Utterly terrifying. I mean, DARWIN? The Christian fundamentalist undercurrent is strong yet unstated.
They say “The Nazis loved Nietzsche”. I suppose their attempt at logic goes something like – the Nazis loved killing Jews, killing Jewish people is terrible and wrong, therefore anything the Nazis love is terrible and wrong. You fail your first-year logic class, people. I suspect “The Nazis” loved all sorts of things, some of which many of us love too – alcohol, mothers, beautiful members of whichever gender one is interested in, sunny days, dogs… Whatever.

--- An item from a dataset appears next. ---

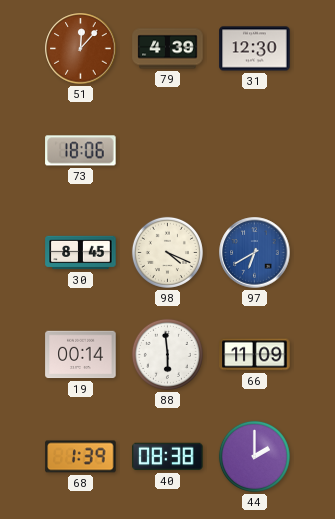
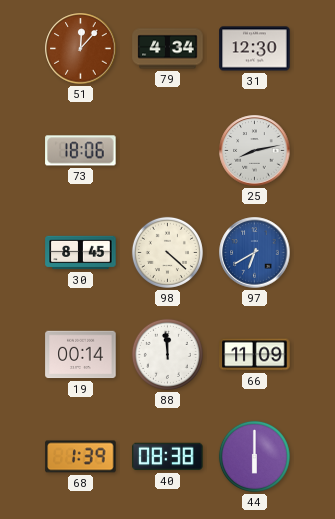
79: 4:39 -> 4:34
25: none -> 8:13
98: 4:19 -> 4:22
88: 5:59 -> 11:59
44: 2:00 -> 6:00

The statement is idiotic and virtually meaningless.
How significant is it that the group of 15 that assembled the list appears to be made up of 14 men and one woman?
And by the way, from my point of view, Nietzche’s characterization of life as being “essentially appropriation, injury, overpowering of the strange and weaker, suppression, severity, imposition of one’s own forms, incorporation and, at the least and mildest, exploitation” is a brilliant observation of humanity, and ever more apt in this day and age, harmful or not.
Equally instructive is the Honorable Mention list, which includes:
On Liberty
by John Stuart Mill
Madness and Civilization
by Michel Foucault
Coming of Age in Samoa
by Margaret Mead
Unsafe at Any Speed
by Ralph Nader
The inclusion of Nader and Mill, in particular, are interesting.
I’m pleased to own 5 of the books on the list. The people who assembled the list are not only all male, except for 1 women, but I’m also willing to bet they are mostly all white, middle class and middle aged. Makes for a great diversity of opinnions eh?
More on the Kinsey madness: http://www.enterstageright.com/archive/articles/1204/1204kinsey.htm
As for guns – the NRA is the leading gun education service in this country, teaching and promoting gun safety as well as the continued rights of Americans to own guns. I know others like to characterize them as some sort of demonic trigger happy society of murderers, but they’re really not. But I digress. . .
Augie: The NRA (which I didn’t actually cite) is also the #1 anti-gun law lobbyist in the country. I don’t think they’re “a trigger happy society of murderers” but they regularly advocate for ridiculous positions, such as:
* A repeal on the assualt weapon ban
* They’re against waiting periods to purchase weapons
* They regularly try to stretch the 2nd Amendment in ways it, in my opinion, was never meant stretch.
In short, they’re not all puppies and kittens, either.
The assault weapons ban was meaningless, redundant, and ineffectual.
I don’t necessarily disagree with a waiting period, but I can see where they’d want to maintain the purity of the law with regards to that. It’s like the ACLU advocating the removal of The Ten Commandments from any courthouse. There’s nothing in the law which prevents those from being there, but the ACLU wants to prevent ANY weakening of the “separation of church and state” that was created whole cloth by an activist Supreme Court judge nearly 100 years ago.
Augie: I’m not particlarly keen to debate the efficacy of American lobbyist groups (I’m unsure why you’ve introduced the ACLU). I was just pointing out that, in addition to firearms education, the NRA advocates a host of pro-firearms positions.